Exercise =
Each line that includes "Варианты" must be copied from the records.
-- Material for the task follows --
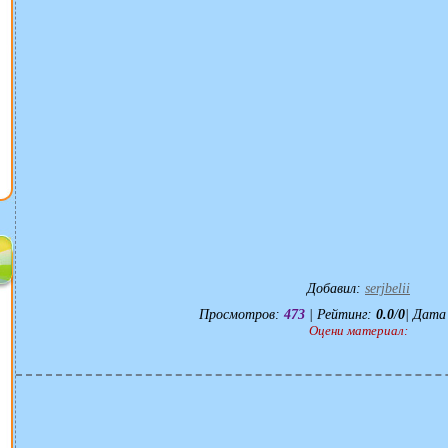
Добавил
:
serjbelii
Просмотров
:
473
|
Рейтинг
:
0.0
/
0
| Дата
Оцени материал:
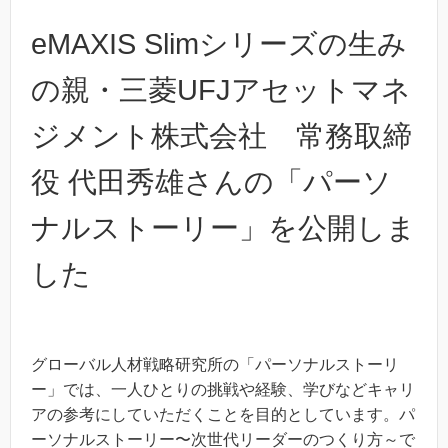
eMAXIS Slimシリーズの生み
の親・三菱UFJアセットマネ
ジメント株式会社 常務取締
役 代田秀雄さんの「パーソ
ナルストーリー」を公開しま
した
グローバル人材戦略研究所の「パーソナルストーリ
ー」では、一人ひとりの挑戦や経験、学びなどキャリ
アの参考にしていただくことを目的としています。パ
ーソナルストーリー〜次世代リーダーのつくり方～で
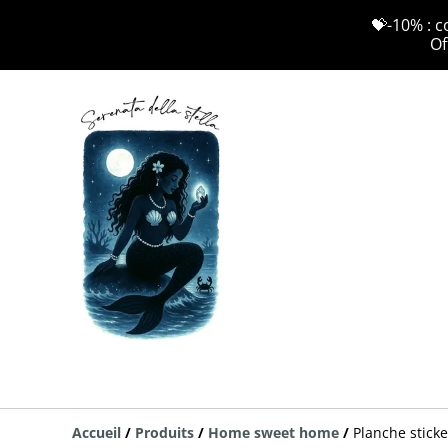
💝-10% : c
Of
Accueil
/
Produits
/
Home sweet home
/
Planche sticke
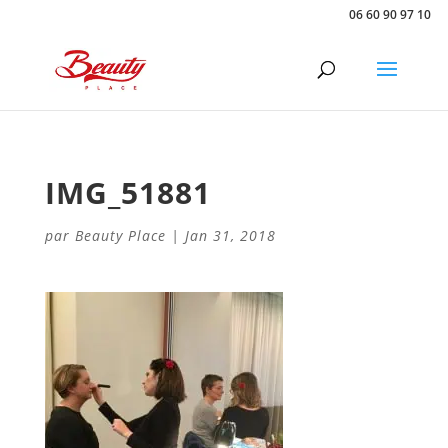
06 60 90 97 10
IMG_51881
par
Beauty Place
|
Jan 31, 2018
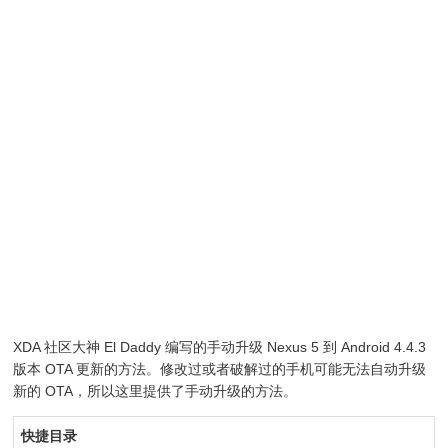
XDA 社区大神 El Daddy 编写的手动升级 Nexus 5 到 Android 4.4.3
版本 OTA 更新的方法。修改过或者破解过的手机可能无法自动升级
新的 OTA，所以这里提供了手动升级的方法。
快捷目录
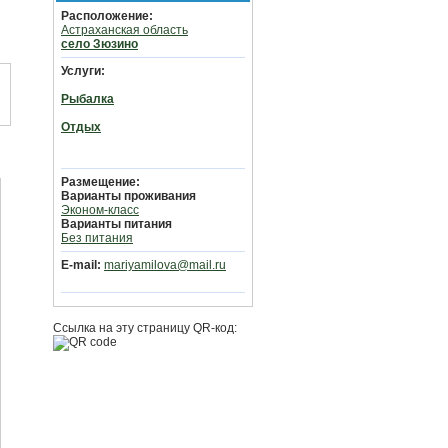
Расположение:
Астраханская область
село Зюзино
Услуги:
Рыбалка
Отдых
Размещение:
Варианты проживания
Эконом-класс
Варианты питания
Без питания
E-mail:
mariyamilova@mail.ru
Ссылка на эту страницу QR-код:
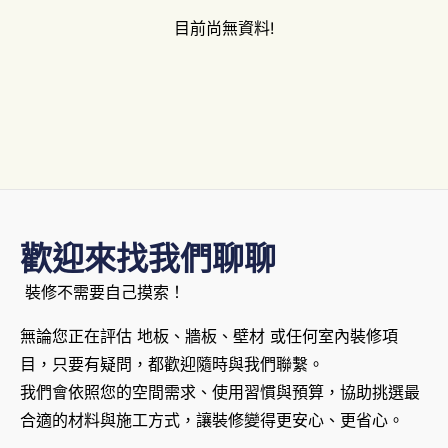
目前尚無資料!
歡迎來找我們聊聊
裝修不需要自己摸索！
無論您正在評估 地板、牆板、壁材 或任何室內裝修項
目，只要有疑問，都歡迎隨時與我們聯繫。
我們會依照您的空間需求、使用習慣與預算，協助挑選最
合適的材料與施工方式，讓裝修變得更安心、更省心。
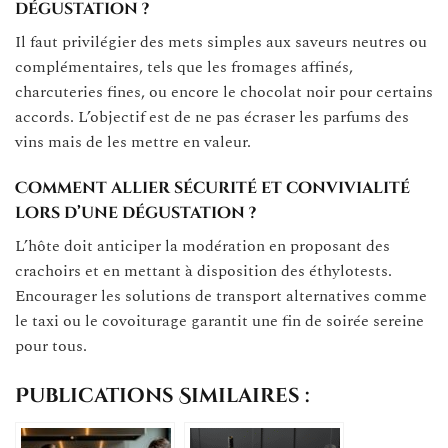
dégustation ?
Il faut privilégier des mets simples aux saveurs neutres ou
complémentaires, tels que les fromages affinés,
charcuteries fines, ou encore le chocolat noir pour certains
accords. L’objectif est de ne pas écraser les parfums des
vins mais de les mettre en valeur.
Comment allier sécurité et convivialité
lors d’une dégustation ?
L’hôte doit anticiper la modération en proposant des
crachoirs et en mettant à disposition des éthylotests.
Encourager les solutions de transport alternatives comme
le taxi ou le covoiturage garantit une fin de soirée sereine
pour tous.
Publications Similaires :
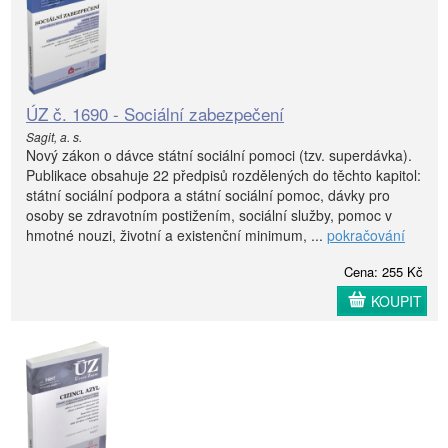
ÚZ č. 1690 - Sociální zabezpečení
Sagit, a. s.
Nový zákon o dávce státní sociální pomoci (tzv. superdávka).
Publikace obsahuje 22 předpisů rozdělených do těchto kapitol:
státní sociální podpora a státní sociální pomoc, dávky pro
osoby se zdravotním postižením, sociální služby, pomoc v
hmotné nouzi, životní a existenční minimum, ...
pokračování
Cena: 255 Kč
KOUPIT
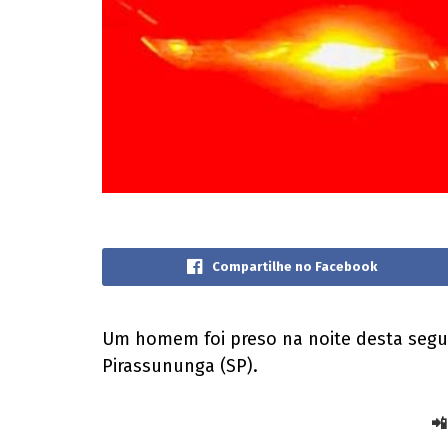
Compartilhe no Facebook
Um homem foi preso na noite desta segund
Pirassununga (SP).
📲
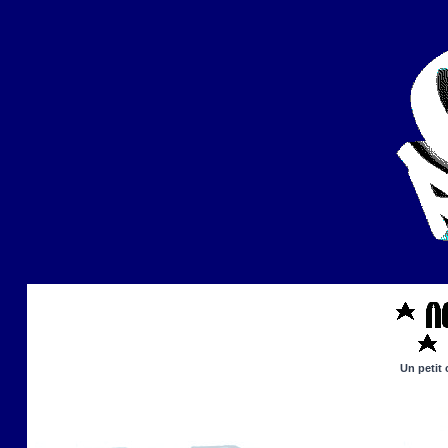
Un petit 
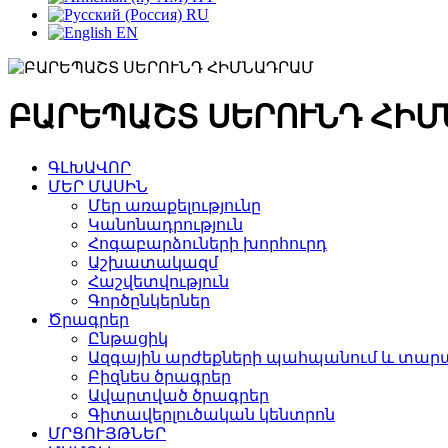
RU
EN
ԲԱՐԵՊԱՇՏ ՍԵՐՈՒՆԴ ՀԻ
ԳԼԽԱՎՈՐ
ՄԵՐ ՄԱՍԻՆ
Մեր առաքելությունը
Կանոնադրություն
Հոգաբարձուների խորհուրդ
Աշխատակազմ
Հաշվետվություն
Գործընկերներ
Ծրագրեր
Ընթացիկ
Ազգային արժեքների պահպանում և տարա
Բիզնես ծրագրեր
Ավարտված ծրագրեր
Գիտավերլուծական կենտրոն
ՄՐՑՈՒՅԹՆԵՐ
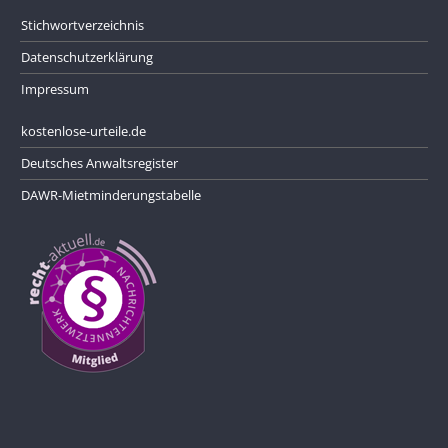
Stichwortverzeichnis
Datenschutzerklärung
Impressum
kostenlose-urteile.de
Deutsches Anwaltsregister
DAWR-Mietminderungstabelle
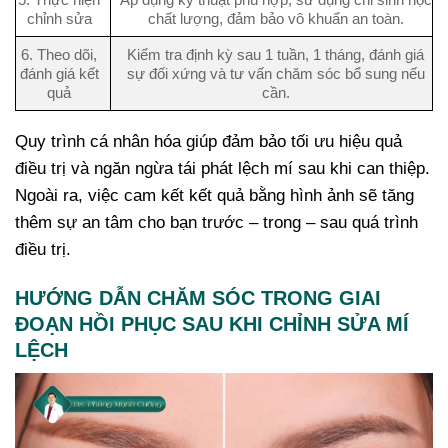
chỉnh sửa
chất lượng, đảm bảo vô khuẩn an toàn.
6. Theo dõi,
Kiểm tra định kỳ sau 1 tuần, 1 tháng, đánh giá
đánh giá kết
sự đối xứng và tư vấn chăm sóc bổ sung nếu
quả
cần.
Quy trình cá nhân hóa giúp đảm bảo tối ưu hiệu quả
điều trị và ngăn ngừa tái phát lệch mí sau khi can thiệp.
Ngoài ra, việc cam kết kết quả bằng hình ảnh sẽ tăng
thêm sự an tâm cho bạn trước – trong – sau quá trình
điều trị.
HƯỚNG DẪN CHĂM SÓC TRONG GIAI
ĐOẠN HỒI PHỤC SAU KHI CHỈNH SỬA MÍ
LỆCH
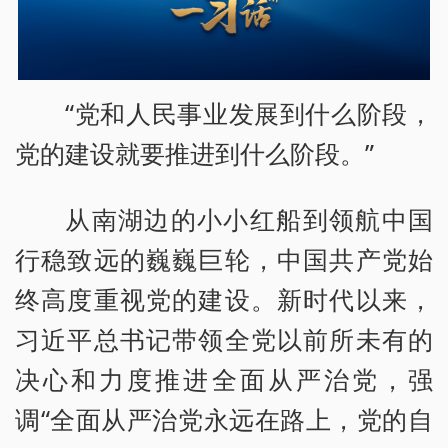
“党和人民事业发展到什么阶段，
党的建设就要推进到什么阶段。”
从南湖边的小小红船到领航中国
行稳致远的巍巍巨轮，中国共产党始
终高度重视党的建设。新时代以来，
习近平总书记带领全党以前所未有的
决心和力度推进全面从严治党，强
调“全面从严治党永远在路上，党的自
-- Material for the task concluded --
Answer to the problem =
Варианты проживания
Варианты питания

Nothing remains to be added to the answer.